His goal is to sift through old ideas for reconsideration, with clear eyes and an open mind. With one foot planted in the “now” of Western culture and the other spanning the traditional cultures he’s studied, he makes a compelling case for the ways in which reincorporating at least some of these old ways can pay off—in wisdom and perhaps even economically—in our modern-day world.

He begins with the ways in which small-scale societies of New Guinea maintain law and order and regulate disputes, both among members of one tribal group and between different groups. Precisely because these societies are so small, both parties in a dispute—whether related to land, theft, or accidental death—are likely to know each other, and may even be members of the same extended family. Unlike in litigation in large cities, where the two parties will most likely be strangers, in these villages, the disputants will continue to encounter each other and farm, hunt, or trade together in the normal course of daily life. That’s why, in these societies, pointing blame, deciding who’s right or wrong, and meting out punishment through the kind of lengthy, adversarial trial system we practice in the West would be counterproductive. It would likely divide village members against one another, disrupt the smooth functioning of the community necessary for its survival, and even risk a cycle of revenge killings.

Instead, for New Guineans, finding “justice” hinges on restoring the previous relationship to what it had been before, with both sides being able to save face, reconcile, and clear the air so they can get on with their individual and communal lives. To avoid lingering grievances, this all should happen as quickly as possible, through mediation (often with the help of mutually respected leaders) and rituals of compensation—such as gifts of food and goods, or a shared feast.

How is this applicable for the West? Putting reconciliation and mediation first surely could serve families in civil law cases having to do with divorce, family inheritance feuds, and other domestic issues, Diamond suggests. “Far from helping to resolve feelings, court proceedings often make feelings worse than they were before.” As he points out, “All of us know disputants whose relationship became poisoned for the rest of their lives by their court experience.” It’s a sentiment with which many psychotherapists and lawyers would heartily agree, and which some states have already signed on to, in terms of requiring mediation prior to divorce. This is an area that cries out for more study by both the legal and the psychotherapeutic communities.
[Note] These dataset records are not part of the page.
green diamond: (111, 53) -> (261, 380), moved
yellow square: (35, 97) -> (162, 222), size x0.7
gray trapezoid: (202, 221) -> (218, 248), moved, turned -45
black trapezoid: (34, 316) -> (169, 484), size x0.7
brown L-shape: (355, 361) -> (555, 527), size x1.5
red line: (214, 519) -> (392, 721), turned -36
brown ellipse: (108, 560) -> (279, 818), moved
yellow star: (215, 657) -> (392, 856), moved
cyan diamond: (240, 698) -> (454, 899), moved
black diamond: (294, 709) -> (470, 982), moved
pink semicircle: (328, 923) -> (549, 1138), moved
Moving on to family life, Diamond notes that children in hunter-gatherer societies seem more emotionally secure, independent, and curious than kids reared here—not just to him, but to other Westerners who’ve spent time in traditional cultures. He has no studies to back up this impression, but he nonetheless wonders if this greater self-confidence is due, at least in part, to such traditional practices as “the long nursing period, sleeping near parents for several years, far more social models available to children through allo-parenting [provided by adults in addition to the biological parents], far more social stimulation through constant physical contact and proximity of caretakers, instant caretaker responses to a child’s crying, and the minimal amount of physical punishment.” Despite the lack of scientific proof, he avers that the long-term success of these methods in these societies makes them worth a try. In this, he seems a bit behind the Western “now,” where some of these practices have been gaining traction for decades.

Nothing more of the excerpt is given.